Perspective
From 'Resumes Studies' in 'Memoirs Of My Life And Writing'

Extracts From The Journal for 1762

July 27 The reflections which I was making yesterday I continued and digested today. I don't absolutely look on that time as lost, but that it might have been better employed than in revolving schemes, the execution of which is so far distant. I must learn to check these wanderings of my imagination.

November 24 I dined at the Cocoa Tree with Holt; who, under a great appearance of oddity, conceals more real honour, good sense, and even knowledge than half those who laugh at him. We went thence to the play (The Spanish Friar); and when it was over, returned to the Cocoa Tree. That respectable body, of which I have the honour of being a member, affords every evening a sight truly English. Twenty or thirty, perhaps, of the first men in the kingdom, in point of fashion and fortune, supping at little tables covered with a napkin, in the middle of a coffee-room, upon a bit of cold meat, or a sandwich, and drinking a glass of punch. At present, we are full of king's counsellors and lords of the bed-chamber; who, having jumped into the ministry, make a very singular medley of their old principles and language, with their modern ones.

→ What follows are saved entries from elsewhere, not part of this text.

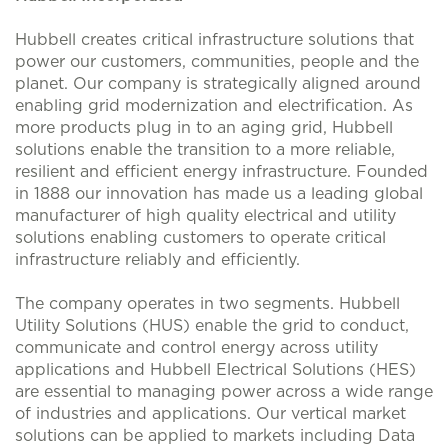
Hubbell creates critical infrastructure solutions that
power our customers, communities, people and the
planet. Our company is strategically aligned around
enabling grid modernization and electrification. As
more products plug in to an aging grid, Hubbell
solutions enable the transition to a more reliable,
resilient and efficient energy infrastructure. Founded
in 1888 our innovation has made us a leading global
manufacturer of high quality electrical and utility
solutions enabling customers to operate critical
infrastructure reliably and efficiently.
The company operates in two segments. Hubbell
Utility Solutions (HUS) enable the grid to conduct,
communicate and control energy across utility
applications and Hubbell Electrical Solutions (HES)
are essential to managing power across a wide range
of industries and applications. Our vertical market
solutions can be applied to markets including Data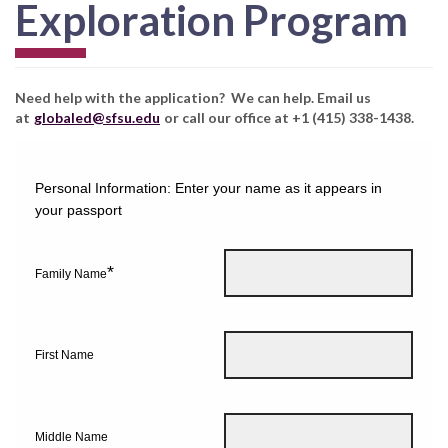
Exploration Program
Need help with the application? We can help. Email us
at
globaled@sfsu.edu
or call our office at +1 (415) 338-1438.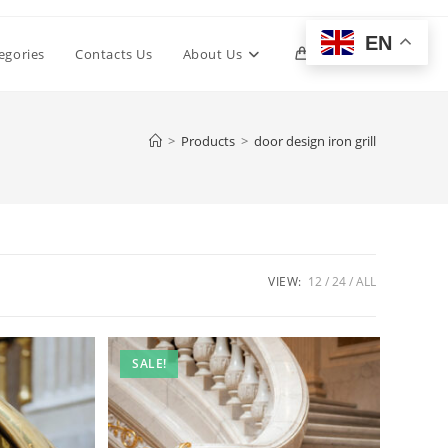
EN
Toggle
egories
Contacts Us
About Us
0
website
>
Products
>
door design iron grill
search
VIEW:
12
24
ALL
SALE!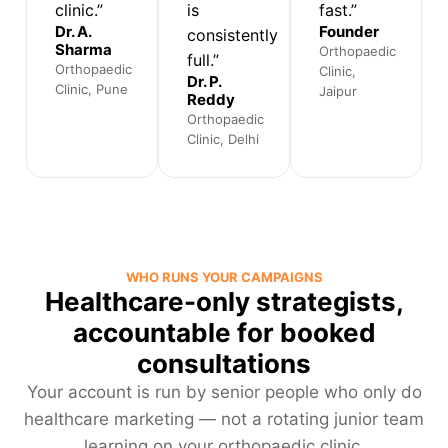
clinic.”
is
fast.”
Dr. A.
Founder
consistently
Sharma
Orthopaedic
full.”
Orthopaedic
Clinic,
Dr. P.
Clinic, Pune
Jaipur
Reddy
Orthopaedic
Clinic, Delhi
WHO RUNS YOUR CAMPAIGNS
Healthcare-only strategists,
accountable for booked
consultations
Your account is run by senior people who only do
healthcare marketing — not a rotating junior team
learning on your orthopaedic clinic.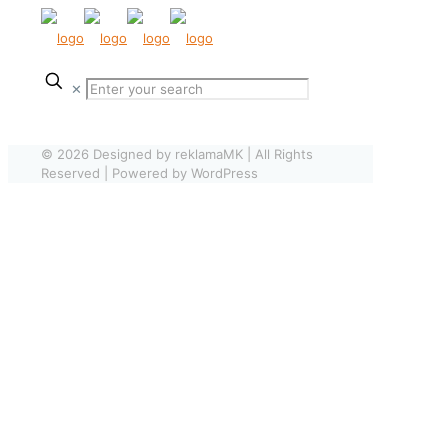
✕
© 2026 Designed by reklamaMK | All Rights
Reserved | Powered by WordPress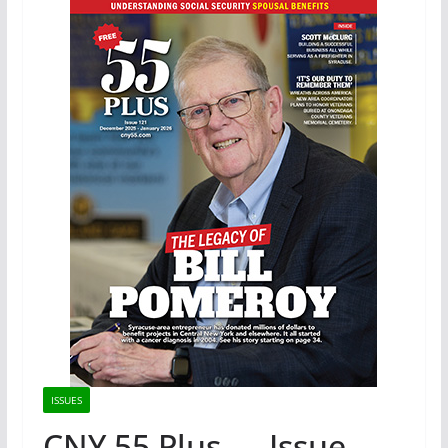
ISSUES
CNY 55 Plus — Issue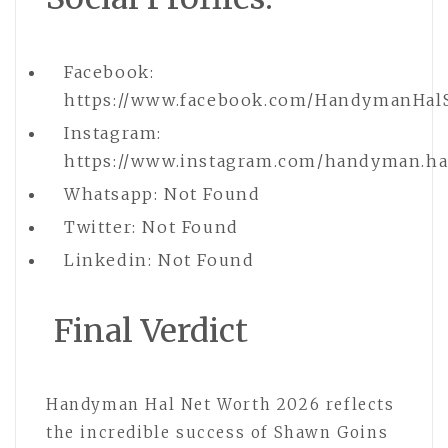
Facebook:
https://www.facebook.com/HandymanHal
Instagram:
https://www.instagram.com/handyman.ha
Whatsapp: Not Found
Twitter: Not Found
Linkedin: Not Found
Final Verdict
Handyman Hal Net Worth 2026 reflects
the incredible success of Shawn Goins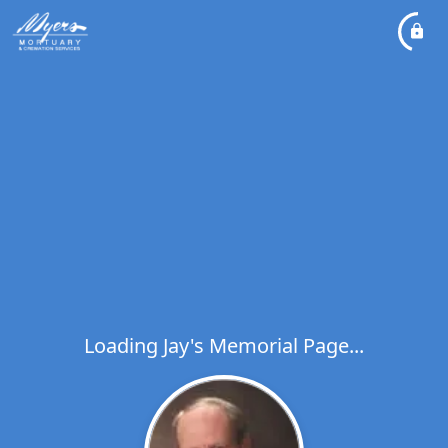
Loading Jay's Memorial Page...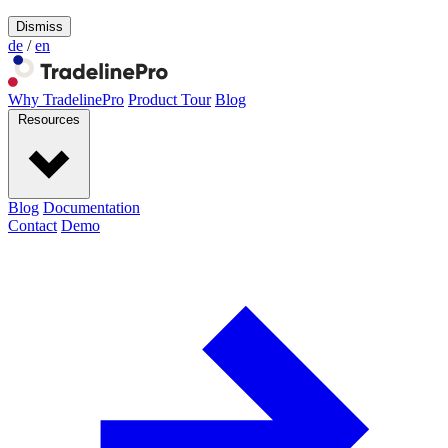
Dismiss
de
/
en
Why TradelinePro
Product Tour
Blog
Resources
Blog
Documentation
Contact
Demo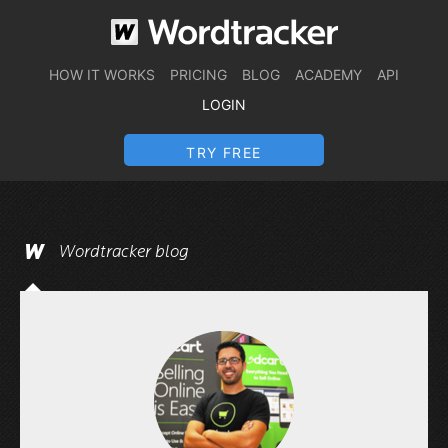
HOW IT WORKS
PRICING
BLOG
ACADEMY
API
LOGIN
TRY FREE
Wordtracker blog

26 I went with Mallet to breakfast with Garrick; and thence to Drury Lane house, where I assisted at a very private rehearsal, in the Green Room, of a new tragedy of Mallet's, called Elvira . As I have since seen it acted, I shall defer my opinion of it till then; but I cannot help mentioning here the surprising versatility of Mrs. Pritchard's talents, who rehearsed, almost at the same time, the part of a furious queen in the Green Room, and that of a coquette on the stage; and passed several times from one to the other with the utmost ease and happiness.

December 30 Before I close the year I must balance my accounts — not of money, but of time. I may divide my studies into four branches:

  1. Books that I have read for themselves, classic writers, or capital treatises upon any science; such books as ought to be perused with attention, and meditated with care. Of these I read the twenty last books of the Iliad twice, the three first books of the Odyssey, the Life of Homer, and Longinus
  2. Books which I have read, or consulted, to illustrate the former. Such as this year, Blackwell's Inquiry into the Life and Writings of Homer, Burke's Sublime and Beautiful, Hurd's Horace, Guichardt's Memoires Militaires, a great variety of passages of the ancients occasionally useful: large extracts from Mezeriac, Bayle, and Potter; many memoirs and abstracts from the Academy of Belles Lettres : among these I shall only mention here two long and curious suites of dissertations — the one upon the Temple of Delphi, the Amphictyonic Council, and the Holy Ware , by MM. Hardion and de Valois; the other upon the Games of the Grecians , by MM. Burette, Gedoyne, and de la Barre.
  3. Books of amusement and instruction, perused at my leisure hours, without any reference to a regular plan of study. Of these, perhaps, I read too many, since I went through the Life of Erasmus, by Le Clerc and Burigny, many extracts from Le Clere's Bibliotheques, The Ciceronianus, and Colloquies of Erasmus, Barclay's Argenis, Terasson's Sethos, Voltaire's Siecle de Louis XIV, Madame de Motteville's Memoirs, and Fontenedle's Works.
  4. Compositions of my own. I find hardly any, except this Journal, and the Extract of Hurd's Horace, which (like a chapter of Montaigne) contains many things very different from its title.
  5. To these four heads I must this year add a fifth. Those treatises of English history which I read in January, with a view to my now abortive scheme of the Life of Sir Walter Raleigh. I ought indeed to have known my own mind better before I undertook them. Upon the whole, after making proper allowances, I am not dissatisfied with the year.
    The three weeks which I passed at Beriton, at the end of this and the beginning of the ensuing year, are almost a blank. I seldom went out; and as the scheme of my travelling was at last entirely settled, the hurry of impatience, the cares of preparations, and the tenderness of friends I was going to quit, allowed me hardly any moments for study.